TV a sleep detriment in children, study finds
Modest but steady effect tied to viewing minutes
A study following more than 1,800 children from ages 6 months to nearly 8 years old found a small but consistent association between increased television viewing and shorter sleep duration.
The report, by investigators at MassGeneral Hospital for Children and the Harvard School of Public Health, is featured in the May issue of Pediatrics.
Participants in the study, children and their mothers, were enrolled in Project Viva, a long-term investigation of the health effects of several factors during pregnancy and after birth. It analyzed information — reported by mothers when the children were around 6 months old and then annually for the next seven years — regarding how much time each day infants were in a room where a television was on, how much time older children watched television a day, whether children ages 4 to 7 slept in a room where a TV was present, and the average daily amount of sleep.

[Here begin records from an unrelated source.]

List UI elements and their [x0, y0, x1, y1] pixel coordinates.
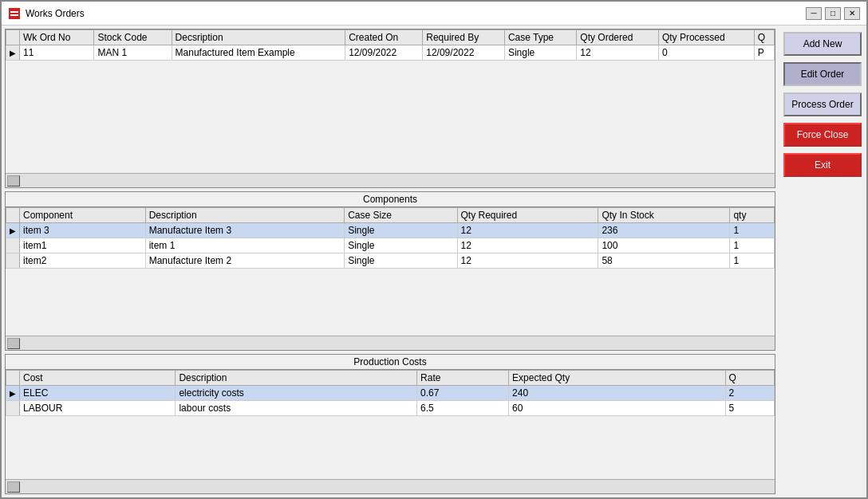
cell-q: P: [754, 45, 774, 61]
table-row[interactable]: LABOUR labour costs 6.5 60 5: [6, 401, 775, 416]
prod-col-description: Description: [176, 371, 417, 386]
cell-qty-in-stock: 58: [598, 253, 730, 269]
comp-col-description: Description: [145, 208, 344, 223]
cell-wk-ord-no: 11: [20, 45, 94, 61]
cell-qty: 1: [730, 223, 775, 238]
process-order-button[interactable]: Process Order: [783, 92, 862, 116]
production-title: Production Costs: [6, 355, 775, 370]
row-indicator: [6, 253, 20, 269]
col-indicator: [6, 30, 20, 45]
production-section: Production Costs Cost Description Rate E…: [5, 354, 775, 494]
svg-rect-2: [10, 14, 18, 16]
table-row[interactable]: ▶ item 3 Manufacture Item 3 Single 12 23…: [6, 223, 775, 238]
cell-component: item1: [20, 238, 146, 253]
cell-description: Manufacture Item 3: [145, 223, 344, 238]
main-scrollbar-thumb[interactable]: [7, 175, 20, 187]
title-controls: ─ □ ✕: [806, 7, 860, 20]
cell-qty-required: 12: [457, 223, 598, 238]
main-window: Works Orders ─ □ ✕ Wk Ord No Stock: [0, 0, 868, 499]
content-area: Wk Ord No Stock Code Decsription Created…: [2, 26, 866, 497]
cell-description: item 1: [145, 238, 344, 253]
main-panel: Wk Ord No Stock Code Decsription Created…: [2, 26, 779, 497]
close-button[interactable]: ✕: [844, 7, 860, 20]
row-indicator: [6, 401, 20, 416]
production-table: Cost Description Rate Expected Qty Q ▶ E…: [6, 370, 775, 416]
works-orders-table: Wk Ord No Stock Code Decsription Created…: [6, 29, 775, 61]
works-orders-table-wrapper[interactable]: Wk Ord No Stock Code Decsription Created…: [6, 29, 775, 173]
works-orders-section: Wk Ord No Stock Code Decsription Created…: [5, 29, 775, 188]
cell-qty-ordered: 12: [577, 45, 659, 61]
window-title: Works Orders: [26, 8, 85, 19]
cell-q: 2: [725, 386, 774, 401]
comp-col-qty-in-stock: Qty In Stock: [598, 208, 730, 223]
prod-col-q: Q: [725, 371, 774, 386]
comp-col-case-size: Case Size: [345, 208, 457, 223]
title-bar: Works Orders ─ □ ✕: [2, 2, 866, 26]
cell-case-type: Single: [504, 45, 576, 61]
cell-case-size: Single: [345, 253, 457, 269]
comp-col-qty: qty: [730, 208, 775, 223]
prod-col-cost: Cost: [20, 371, 176, 386]
cell-qty: 1: [730, 238, 775, 253]
svg-rect-0: [9, 8, 20, 19]
cell-q: 5: [725, 401, 774, 416]
cell-expected-qty: 60: [509, 401, 725, 416]
components-table-wrapper[interactable]: Component Description Case Size Qty Requ…: [6, 207, 775, 336]
components-table: Component Description Case Size Qty Requ…: [6, 207, 775, 269]
title-bar-left: Works Orders: [8, 7, 85, 20]
cell-cost: ELEC: [20, 386, 176, 401]
col-created-on: Created On: [345, 30, 423, 45]
cell-case-size: Single: [345, 238, 457, 253]
force-close-button[interactable]: Force Close: [783, 123, 862, 147]
cell-qty-required: 12: [457, 253, 598, 269]
cell-component: item2: [20, 253, 146, 269]
table-row[interactable]: ▶ 11 MAN 1 Manufactured Item Example 12/…: [6, 45, 775, 61]
prod-col-indicator: [6, 371, 20, 386]
svg-rect-1: [10, 11, 18, 13]
cell-required-by: 12/09/2022: [423, 45, 505, 61]
comp-table-scrollbar[interactable]: [6, 336, 775, 350]
side-panel: Add New Edit Order Process Order Force C…: [779, 26, 866, 497]
col-case-type: Case Type: [504, 30, 576, 45]
row-indicator: [6, 238, 20, 253]
cell-description: Manufacture Item 2: [145, 253, 344, 269]
prod-table-scrollbar[interactable]: [6, 479, 775, 493]
cell-created-on: 12/09/2022: [345, 45, 423, 61]
app-icon: [8, 7, 21, 20]
cell-qty-processed: 0: [658, 45, 754, 61]
cell-qty-required: 12: [457, 238, 598, 253]
comp-col-qty-required: Qty Required: [457, 208, 598, 223]
row-indicator: ▶: [6, 45, 20, 61]
cell-description: labour costs: [176, 401, 417, 416]
col-stock-code: Stock Code: [94, 30, 172, 45]
exit-button[interactable]: Exit: [783, 153, 862, 177]
prod-scrollbar-thumb[interactable]: [7, 481, 20, 493]
maximize-button[interactable]: □: [825, 7, 841, 20]
edit-order-button[interactable]: Edit Order: [783, 62, 862, 86]
components-title: Components: [6, 192, 775, 207]
cell-qty-in-stock: 100: [598, 238, 730, 253]
cell-cost: LABOUR: [20, 401, 176, 416]
cell-rate: 0.67: [417, 386, 509, 401]
row-indicator: ▶: [6, 386, 20, 401]
table-row[interactable]: ▶ ELEC electricity costs 0.67 240 2: [6, 386, 775, 401]
cell-case-size: Single: [345, 223, 457, 238]
cell-stock-code: MAN 1: [94, 45, 172, 61]
cell-qty-in-stock: 236: [598, 223, 730, 238]
add-new-button[interactable]: Add New: [783, 32, 862, 56]
comp-scrollbar-thumb[interactable]: [7, 338, 20, 349]
prod-col-rate: Rate: [417, 371, 509, 386]
minimize-button[interactable]: ─: [806, 7, 822, 20]
cell-description: Manufactured Item Example: [172, 45, 345, 61]
cell-qty: 1: [730, 253, 775, 269]
production-table-wrapper[interactable]: Cost Description Rate Expected Qty Q ▶ E…: [6, 370, 775, 479]
cell-description: electricity costs: [176, 386, 417, 401]
table-row[interactable]: item1 item 1 Single 12 100 1: [6, 238, 775, 253]
col-qty-ordered: Qty Ordered: [577, 30, 659, 45]
col-q: Q: [754, 30, 774, 45]
table-row[interactable]: item2 Manufacture Item 2 Single 12 58 1: [6, 253, 775, 269]
col-required-by: Required By: [423, 30, 505, 45]
cell-expected-qty: 240: [509, 386, 725, 401]
prod-col-expected-qty: Expected Qty: [509, 371, 725, 386]
main-table-scrollbar[interactable]: [6, 173, 775, 187]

Each additional hour of television viewing was associated with seven fewer minutes of sleep a night, with the effects appearing to be stronger in boys than in girls. Racial and ethnic minority children were much more likely to sleep in a room where a television was present, and among those children, the presence of a bedroom television reduced average sleep by around 30 minutes a night.
The authors noted that the results supported previous short-term studies finding that both television viewing and sleeping in a room with a television decrease total sleep time, which can have negative effects on mental and physical health.